# How how is the "Master Grooming Tools" brand for shears?



## Jacamar (Jun 2, 2012)

*How good is the "Master Grooming Tools" brand for shears?*

I see PetEdge.com is having a sale on Master Grooming Tools shears. I dont even have my spoo pup yet but hate to pass up a 30% off sale if I'll need shears soon anyway. Is that a good brand? I have average size hands so is it ok to buy shears without holding them first or is that a bad idea?

And I dont know the advantages/disadvantages of offset shears.

Any help is appreciated. :smile:


----------



## Elfywara (Apr 16, 2012)

Good question! I am waiting for the answer too, 'cause i have the same question here!

How can we buy some shears without knowing anything in the grooming of a poodle, 'cause actually, we are first-time poodle owner? So much brands and anything... I must go see a groomer quickly!


----------



## mom24doggies (Mar 28, 2011)

I've never used this brand, however it looks a bit cheap. I guess that you could get a couple pairs to try your hand at scissoring and get more comfortable with it, that way if you drop or damage them it won't be too big of a deal. I would recommend getting something a it better in the long run though. Most of my go to scissors for work are in the $60-$80 range.
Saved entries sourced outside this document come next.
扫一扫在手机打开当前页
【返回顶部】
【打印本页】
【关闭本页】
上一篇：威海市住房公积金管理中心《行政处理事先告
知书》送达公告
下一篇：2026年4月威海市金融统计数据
They work fine, and I don't freak out when I drop them.


----------



## Anntig (Jun 9, 2010)

most of the mgt products are crap I've bought a few different things of theirs and have been very disappointed, my advice don't waste your money.
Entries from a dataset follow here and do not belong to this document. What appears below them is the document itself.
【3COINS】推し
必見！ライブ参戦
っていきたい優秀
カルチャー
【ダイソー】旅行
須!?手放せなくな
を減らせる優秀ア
If you can't go somewhere that sells them to actually try them in your hand I'd be inclined to go for something like these

Geib Gator Straight Shears 8 1/2" | PetEdge.com

they're a good middle of the road starter pair.


----------



## Jacamar (Jun 2, 2012)

Thanks, Anntig. I see they dont have offset finger holes (probably not the correct term lol). Is that what you prefer? I dont know what the advantages/disadvantages are of offset.

Other brands Ive seen called "very good" are Resco, Oster, Yento, Gripsoft, Millers Forge, Mr. Groom, Miracle Coat, and Safari. Anyone agree, disagree, or have comments?


----------



## tortoise (Feb 5, 2012)

Jacamar said:


> I see PetEdge.com is having a sale on Master Grooming Tools shears. I dont even have my spoo pup yet but hate to pass up a 30% off sale if I'll need shears soon anyway. Is that a good brand? I have average size hands so is it ok to buy shears without holding them first or is that a bad idea?
> 
> And I dont know the advantages/disadvantages of offset shears.
> 
> Any help is appreciated. :smile:


I have 2 sets of Master Grooming Tools shears and I am very pleased with them. I find them to be higher quality than other shears in a similar price range. I had Fromm shears before and hated them. The Fromm shears feel cheap and don't stay sharp as long.
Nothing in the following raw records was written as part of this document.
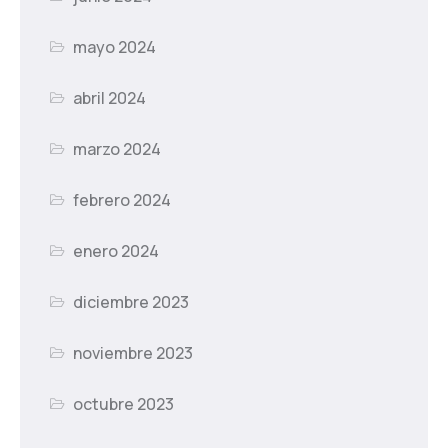
mayo 2024
abril 2024
marzo 2024
febrero 2024
enero 2024
diciembre 2023
noviembre 2023
octubre 2023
I have the "rainbow" set and the stainless steel swivel thumb set. I use the rainbow set on dirty dogs and I'm surprised how long they stay sharp.

I am guessing I would be very happy with other shears on the market, but I cannot justify $300 for a single pair of shears!

FWIW, I stay away from most of the MGT combs and brushes. With a few exeptions that I love. The rainbow combs are nice - will last forever! The aluminum "poodle" comb bends. I can use it for daily combing, but not it I procrastinate all week and am combing out baby cords. I am happy with the bamboo slicker - but I love a cheaper one I got at Kmart more. I could go on, but you were asking about shears so I'll stop now. :blush:


----------



## tortoise (Feb 5, 2012)

mom24doggies said:


> I've never used this brand, however it looks a bit cheap. I guess that you could get a couple pairs to try your hand at scissoring and get more comfortable with it, that way if you drop or damage them it won't be too big of a deal. I would recommend getting something a it better in the long run though. Most of my go to scissors for work are in the $60-$80 range. They work fine, and I don't freak out when I drop them.


I drop my stuff a lot too! Another reason why I don't get shears over $100. (OK, make that $80). I use a big foam mat that saves me from most of the damage. But they don't always land on the mat!


----------



## Jacamar (Jun 2, 2012)

Thanks for your input, Tortoise. 
I plan to get a Chris Christensen poodle comb and pin brush. I hoped to get them yesterday at the dog show I went to, but no vender there sold them. Ah well..

I see lots of different shears for sale, but dont know what to get..


----------